### Your task
Your answer should be one number: how many lines of the records hold the string "will".

### Records shown
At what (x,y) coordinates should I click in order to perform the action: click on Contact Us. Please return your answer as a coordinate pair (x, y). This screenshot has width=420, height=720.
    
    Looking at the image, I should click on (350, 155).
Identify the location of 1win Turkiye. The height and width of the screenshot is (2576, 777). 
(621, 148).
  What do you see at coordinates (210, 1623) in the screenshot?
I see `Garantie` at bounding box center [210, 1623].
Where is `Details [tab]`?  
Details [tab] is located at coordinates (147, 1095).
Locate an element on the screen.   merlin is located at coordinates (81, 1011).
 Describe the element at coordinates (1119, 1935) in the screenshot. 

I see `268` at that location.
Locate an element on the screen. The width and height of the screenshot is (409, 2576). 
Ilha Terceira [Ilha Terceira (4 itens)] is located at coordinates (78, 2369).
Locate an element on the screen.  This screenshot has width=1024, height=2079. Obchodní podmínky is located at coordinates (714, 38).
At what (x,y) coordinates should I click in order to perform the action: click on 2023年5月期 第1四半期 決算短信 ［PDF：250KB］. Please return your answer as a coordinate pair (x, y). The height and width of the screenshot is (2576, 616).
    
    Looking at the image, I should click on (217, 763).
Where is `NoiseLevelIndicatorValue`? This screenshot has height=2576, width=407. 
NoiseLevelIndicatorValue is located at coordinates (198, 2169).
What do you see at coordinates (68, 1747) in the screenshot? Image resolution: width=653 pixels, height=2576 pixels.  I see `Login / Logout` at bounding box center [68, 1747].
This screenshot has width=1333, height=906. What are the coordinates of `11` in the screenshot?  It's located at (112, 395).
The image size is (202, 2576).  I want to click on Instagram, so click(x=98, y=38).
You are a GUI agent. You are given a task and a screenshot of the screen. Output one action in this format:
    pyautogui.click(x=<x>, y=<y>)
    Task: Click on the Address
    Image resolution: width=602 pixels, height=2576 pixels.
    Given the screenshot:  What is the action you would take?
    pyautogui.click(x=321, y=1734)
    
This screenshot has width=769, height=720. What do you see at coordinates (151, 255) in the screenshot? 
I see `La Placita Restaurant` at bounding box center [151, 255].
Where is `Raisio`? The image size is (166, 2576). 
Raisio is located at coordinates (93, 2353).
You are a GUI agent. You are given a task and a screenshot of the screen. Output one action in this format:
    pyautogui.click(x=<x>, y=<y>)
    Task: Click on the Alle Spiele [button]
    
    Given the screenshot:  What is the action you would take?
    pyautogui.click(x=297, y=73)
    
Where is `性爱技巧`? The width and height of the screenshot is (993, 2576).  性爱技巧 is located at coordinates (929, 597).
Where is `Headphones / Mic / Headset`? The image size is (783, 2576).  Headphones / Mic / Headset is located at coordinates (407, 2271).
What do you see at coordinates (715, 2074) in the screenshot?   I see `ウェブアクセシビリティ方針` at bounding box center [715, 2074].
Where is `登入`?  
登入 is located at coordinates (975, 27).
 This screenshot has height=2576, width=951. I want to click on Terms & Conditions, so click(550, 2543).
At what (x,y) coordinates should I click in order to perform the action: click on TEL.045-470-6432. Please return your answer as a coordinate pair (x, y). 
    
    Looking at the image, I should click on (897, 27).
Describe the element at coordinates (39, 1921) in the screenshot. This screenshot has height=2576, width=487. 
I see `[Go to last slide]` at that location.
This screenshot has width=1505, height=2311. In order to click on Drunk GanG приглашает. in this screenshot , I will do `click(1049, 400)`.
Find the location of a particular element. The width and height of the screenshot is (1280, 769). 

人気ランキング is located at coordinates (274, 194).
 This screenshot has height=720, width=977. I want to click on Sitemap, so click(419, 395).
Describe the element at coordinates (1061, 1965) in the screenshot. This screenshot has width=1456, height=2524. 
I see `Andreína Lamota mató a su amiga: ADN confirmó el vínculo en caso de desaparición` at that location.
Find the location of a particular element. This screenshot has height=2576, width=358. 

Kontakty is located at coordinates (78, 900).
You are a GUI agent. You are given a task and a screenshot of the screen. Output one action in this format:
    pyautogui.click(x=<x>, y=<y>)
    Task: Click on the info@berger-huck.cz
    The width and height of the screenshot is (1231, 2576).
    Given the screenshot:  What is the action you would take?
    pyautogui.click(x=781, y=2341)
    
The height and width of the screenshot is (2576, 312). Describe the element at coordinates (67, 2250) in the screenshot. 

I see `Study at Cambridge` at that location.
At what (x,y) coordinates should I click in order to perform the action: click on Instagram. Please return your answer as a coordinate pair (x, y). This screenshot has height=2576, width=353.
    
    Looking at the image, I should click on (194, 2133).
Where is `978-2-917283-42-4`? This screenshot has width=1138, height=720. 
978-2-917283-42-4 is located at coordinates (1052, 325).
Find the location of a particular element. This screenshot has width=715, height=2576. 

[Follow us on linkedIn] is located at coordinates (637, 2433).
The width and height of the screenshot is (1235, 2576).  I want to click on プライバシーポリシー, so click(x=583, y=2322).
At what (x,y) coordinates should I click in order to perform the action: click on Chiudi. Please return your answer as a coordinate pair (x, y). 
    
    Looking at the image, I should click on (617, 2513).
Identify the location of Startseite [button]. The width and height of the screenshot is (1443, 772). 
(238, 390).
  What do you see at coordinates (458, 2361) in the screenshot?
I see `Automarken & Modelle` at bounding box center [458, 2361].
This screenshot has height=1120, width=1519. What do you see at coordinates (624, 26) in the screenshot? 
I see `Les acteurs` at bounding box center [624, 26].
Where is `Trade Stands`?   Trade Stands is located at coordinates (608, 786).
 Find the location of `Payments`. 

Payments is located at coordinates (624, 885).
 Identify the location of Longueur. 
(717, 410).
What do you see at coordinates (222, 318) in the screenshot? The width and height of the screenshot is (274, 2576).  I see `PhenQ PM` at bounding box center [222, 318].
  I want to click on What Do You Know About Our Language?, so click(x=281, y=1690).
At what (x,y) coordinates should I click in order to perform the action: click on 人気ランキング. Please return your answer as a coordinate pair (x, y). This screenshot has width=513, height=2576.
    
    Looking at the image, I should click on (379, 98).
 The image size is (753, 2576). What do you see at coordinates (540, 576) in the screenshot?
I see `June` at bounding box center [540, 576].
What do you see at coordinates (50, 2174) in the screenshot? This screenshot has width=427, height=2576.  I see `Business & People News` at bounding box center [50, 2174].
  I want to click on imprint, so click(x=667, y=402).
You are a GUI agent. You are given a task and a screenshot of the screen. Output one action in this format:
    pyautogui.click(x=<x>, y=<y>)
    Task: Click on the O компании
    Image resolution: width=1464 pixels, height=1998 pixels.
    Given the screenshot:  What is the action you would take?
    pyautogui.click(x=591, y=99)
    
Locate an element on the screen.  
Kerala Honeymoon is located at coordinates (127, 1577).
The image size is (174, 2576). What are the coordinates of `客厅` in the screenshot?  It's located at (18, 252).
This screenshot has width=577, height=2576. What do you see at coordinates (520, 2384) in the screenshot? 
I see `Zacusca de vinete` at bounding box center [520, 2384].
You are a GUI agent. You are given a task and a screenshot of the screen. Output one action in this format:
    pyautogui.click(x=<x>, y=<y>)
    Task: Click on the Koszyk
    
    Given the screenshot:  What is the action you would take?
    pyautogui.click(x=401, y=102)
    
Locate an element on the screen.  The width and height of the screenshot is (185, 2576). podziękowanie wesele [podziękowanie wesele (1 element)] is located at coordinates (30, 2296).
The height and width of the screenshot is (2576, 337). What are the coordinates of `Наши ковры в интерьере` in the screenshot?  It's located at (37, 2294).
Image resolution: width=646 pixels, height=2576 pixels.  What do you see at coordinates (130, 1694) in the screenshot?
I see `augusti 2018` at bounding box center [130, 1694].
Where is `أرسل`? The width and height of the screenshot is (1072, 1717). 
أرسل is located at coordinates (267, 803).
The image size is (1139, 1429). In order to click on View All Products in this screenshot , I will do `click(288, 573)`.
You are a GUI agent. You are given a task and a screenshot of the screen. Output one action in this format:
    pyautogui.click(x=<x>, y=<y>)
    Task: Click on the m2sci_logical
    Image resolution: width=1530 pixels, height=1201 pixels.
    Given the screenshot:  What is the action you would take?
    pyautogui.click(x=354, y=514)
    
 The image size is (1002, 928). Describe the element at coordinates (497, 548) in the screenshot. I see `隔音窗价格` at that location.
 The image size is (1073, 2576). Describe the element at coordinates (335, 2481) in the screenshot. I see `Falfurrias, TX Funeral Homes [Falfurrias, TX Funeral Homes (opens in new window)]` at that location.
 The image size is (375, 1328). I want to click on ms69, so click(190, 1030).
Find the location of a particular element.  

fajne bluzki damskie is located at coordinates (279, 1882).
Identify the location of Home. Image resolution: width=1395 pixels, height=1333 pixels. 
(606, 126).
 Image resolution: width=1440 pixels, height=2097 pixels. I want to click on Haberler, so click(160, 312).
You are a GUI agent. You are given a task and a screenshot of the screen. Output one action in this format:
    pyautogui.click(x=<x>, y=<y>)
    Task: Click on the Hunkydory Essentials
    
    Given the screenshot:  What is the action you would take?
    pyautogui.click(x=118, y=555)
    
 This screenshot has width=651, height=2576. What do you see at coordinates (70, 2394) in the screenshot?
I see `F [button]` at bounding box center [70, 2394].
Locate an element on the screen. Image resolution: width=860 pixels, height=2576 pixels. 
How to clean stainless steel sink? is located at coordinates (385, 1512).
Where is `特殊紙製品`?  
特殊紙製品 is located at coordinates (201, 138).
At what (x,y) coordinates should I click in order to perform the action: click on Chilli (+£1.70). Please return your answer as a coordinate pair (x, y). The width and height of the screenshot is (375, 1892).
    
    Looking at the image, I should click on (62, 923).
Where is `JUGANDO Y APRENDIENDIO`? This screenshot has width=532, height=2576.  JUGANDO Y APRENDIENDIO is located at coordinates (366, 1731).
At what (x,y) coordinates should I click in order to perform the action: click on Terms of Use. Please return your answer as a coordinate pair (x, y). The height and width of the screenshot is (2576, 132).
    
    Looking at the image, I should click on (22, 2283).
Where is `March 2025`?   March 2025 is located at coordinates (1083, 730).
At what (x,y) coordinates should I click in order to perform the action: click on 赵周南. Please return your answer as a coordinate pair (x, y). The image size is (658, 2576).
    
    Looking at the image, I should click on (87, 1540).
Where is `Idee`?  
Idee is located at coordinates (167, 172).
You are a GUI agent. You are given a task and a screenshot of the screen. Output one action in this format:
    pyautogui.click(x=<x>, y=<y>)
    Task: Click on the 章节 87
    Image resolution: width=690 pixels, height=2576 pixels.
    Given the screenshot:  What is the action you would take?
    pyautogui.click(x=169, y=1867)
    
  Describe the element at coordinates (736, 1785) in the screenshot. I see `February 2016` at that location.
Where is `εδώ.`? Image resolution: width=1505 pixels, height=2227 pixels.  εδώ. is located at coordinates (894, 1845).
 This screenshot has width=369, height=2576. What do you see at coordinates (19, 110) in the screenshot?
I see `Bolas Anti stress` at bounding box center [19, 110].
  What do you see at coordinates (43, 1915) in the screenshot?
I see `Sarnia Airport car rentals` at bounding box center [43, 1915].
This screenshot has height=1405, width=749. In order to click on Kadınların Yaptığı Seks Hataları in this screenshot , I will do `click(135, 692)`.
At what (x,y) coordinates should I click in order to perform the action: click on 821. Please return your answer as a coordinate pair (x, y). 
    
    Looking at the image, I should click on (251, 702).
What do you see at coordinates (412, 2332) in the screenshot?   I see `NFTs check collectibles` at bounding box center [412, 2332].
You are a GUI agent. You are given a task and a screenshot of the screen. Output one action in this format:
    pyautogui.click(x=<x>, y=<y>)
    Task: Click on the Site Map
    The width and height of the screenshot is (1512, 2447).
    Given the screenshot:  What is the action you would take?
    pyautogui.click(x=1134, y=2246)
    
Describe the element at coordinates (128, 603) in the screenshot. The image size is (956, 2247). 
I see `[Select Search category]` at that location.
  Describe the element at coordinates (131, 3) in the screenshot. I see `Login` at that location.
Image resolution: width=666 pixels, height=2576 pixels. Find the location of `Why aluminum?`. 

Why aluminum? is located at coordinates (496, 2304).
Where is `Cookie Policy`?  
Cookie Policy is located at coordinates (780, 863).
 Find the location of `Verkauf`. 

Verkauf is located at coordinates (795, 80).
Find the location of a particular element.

### Exercise response
3